Four BBC radio dramatisations starring Michael Hordern as Tolkien - plus a special archive compilation exploring Tolkien's life and work.

The tales in this collection all reflect an aspect of what Tolkien himself called 'the perilous realm of Faerie'. Adapted for radio by Brian Sibley, co-writer of the acclaimed BBC radio production of The Lord of the Rings, they are rich in myth, magic and adventure. Among the supporting cast are Brian Blessed, Nigel Planer, Sorcha Cusack, Paul Copley and James Grout.

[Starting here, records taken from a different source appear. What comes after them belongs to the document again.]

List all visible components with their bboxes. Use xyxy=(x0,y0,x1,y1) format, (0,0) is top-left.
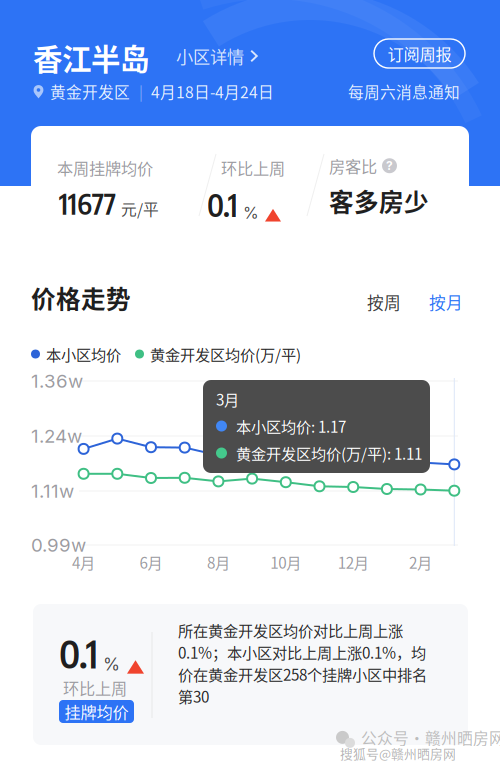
staticText: 环比上周 xyxy=(221,156,285,180)
staticText: 所在黄金开发区均价对比上周上涨0.1%；本小区对比上周上涨0.1%，均价在黄金开… xyxy=(178,619,427,707)
staticText: 黄金开发区 xyxy=(50,80,130,103)
staticText: 小区详情 xyxy=(176,44,244,68)
staticText: 4月18日-4月24日 xyxy=(151,80,274,103)
staticText: | xyxy=(139,81,143,102)
staticText: % xyxy=(243,203,259,222)
staticText: 挂牌均价 xyxy=(64,700,128,723)
staticText: 10月 xyxy=(270,551,301,573)
staticText: 2月 xyxy=(409,551,432,573)
staticText: 房客比 xyxy=(329,154,377,178)
staticText: 公众号·赣州晒房网 xyxy=(361,726,500,749)
staticText: 0.1 xyxy=(207,186,238,224)
button[interactable]: 订阅周报 xyxy=(374,39,465,68)
staticText: 11677 xyxy=(59,186,116,221)
staticText: 4月 xyxy=(72,551,95,573)
staticText: 客多房少 xyxy=(329,183,429,219)
staticText: 12月 xyxy=(338,551,369,573)
staticText: 0.99w xyxy=(31,534,86,556)
button[interactable]: 按周 xyxy=(366,290,402,314)
staticText: 环比上周 xyxy=(63,676,127,700)
staticText: 元/平 xyxy=(121,197,159,220)
button[interactable]: 小区详情 xyxy=(176,44,258,68)
staticText: 黄金开发区均价(万/平) xyxy=(150,343,301,365)
staticText: ? xyxy=(386,158,393,173)
staticText: 按周 xyxy=(367,290,401,314)
staticText: 本小区均价 xyxy=(46,343,121,365)
staticText: 搜狐号@赣州晒房网 xyxy=(340,744,456,761)
staticText: 按月 xyxy=(429,290,463,314)
staticText: 3月 xyxy=(216,388,239,410)
staticText: 1.24w xyxy=(31,425,82,447)
button[interactable]: 按月 xyxy=(428,290,464,314)
staticText: 0.1 xyxy=(59,630,98,677)
staticText: 价格走势 xyxy=(31,280,131,316)
staticText: 8月 xyxy=(207,551,230,573)
staticText: 本小区均价: 1.17 xyxy=(236,415,346,437)
staticText: 1.11w xyxy=(31,480,74,502)
button[interactable]: 挂牌均价 xyxy=(59,700,134,723)
staticText: 黄金开发区均价(万/平): 1.11 xyxy=(236,442,422,464)
staticText: 香江半岛 xyxy=(33,36,149,79)
staticText: 本周挂牌均价 xyxy=(57,156,153,180)
staticText: 1.36w xyxy=(31,370,83,392)
staticText: 订阅周报 xyxy=(388,42,452,65)
staticText: 每周六消息通知 xyxy=(348,80,460,103)
staticText: 6月 xyxy=(140,551,162,573)
staticText: % xyxy=(103,654,120,675)
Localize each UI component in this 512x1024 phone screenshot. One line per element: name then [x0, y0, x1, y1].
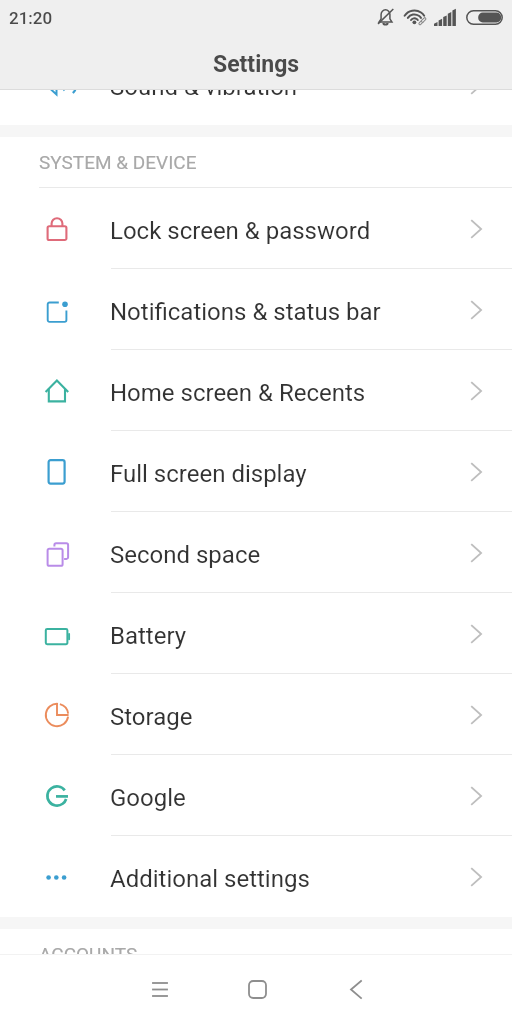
button[interactable]: Home [221, 954, 293, 1024]
staticText: SYSTEM & DEVICE [39, 151, 197, 173]
button[interactable]: Recent apps [124, 954, 196, 1024]
staticText: Home screen & Recents [110, 379, 366, 407]
button[interactable]: Notifications & status bar [0, 269, 512, 350]
staticText: Sound & vibration [110, 73, 298, 101]
staticText: Additional settings [110, 865, 310, 893]
button[interactable]: Battery [0, 593, 512, 674]
button[interactable]: Back [320, 954, 392, 1024]
button[interactable]: Google [0, 755, 512, 836]
staticText: Battery [110, 622, 187, 650]
button[interactable]: Lock screen & password [0, 188, 512, 269]
button[interactable]: Additional settings [0, 836, 512, 917]
staticText: Lock screen & password [110, 217, 371, 245]
staticText: Notifications & status bar [110, 298, 381, 326]
staticText: Full screen display [110, 460, 307, 488]
button[interactable]: Home screen & Recents [0, 350, 512, 431]
staticText: ACCOUNTS [39, 943, 138, 965]
staticText: Second space [110, 541, 261, 569]
staticText: 21:20 [9, 8, 53, 28]
staticText: Settings [213, 51, 300, 78]
button[interactable]: Second space [0, 512, 512, 593]
button[interactable]: Sound & vibration [0, 44, 512, 125]
staticText: Storage [110, 703, 193, 731]
button[interactable]: Storage [0, 674, 512, 755]
staticText: Google [110, 784, 186, 812]
button[interactable]: Full screen display [0, 431, 512, 512]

In 'Farmer Giles of Ham', having accidentally shot a giant, Farmer Giles' brave reputation is tested by Chrysophylax the dragon. In 'Smith of Wootton Major', a young boy eats a piece of cake containing a silver star, and is granted access to the magical land of Fäerie. 'Leaf by Niggle' is a thought-provoking allegory of the creative process, and 'The Adventures of Tom Bombadil' features Tom and the Hobbits in scenes from The Lord of the Rings which were not included in the BBC Radio 4 dramatisation.

Also included is 'J R R Tolkien: An Audio Portrait', in which Brian Sibley draws together interviews from radio and television programmes featuring the author himself, his original publisher Rayner Unwin, his biographer Humphrey Carpenter and many others, to relate the story of both Tolkien the man and the worlds he created.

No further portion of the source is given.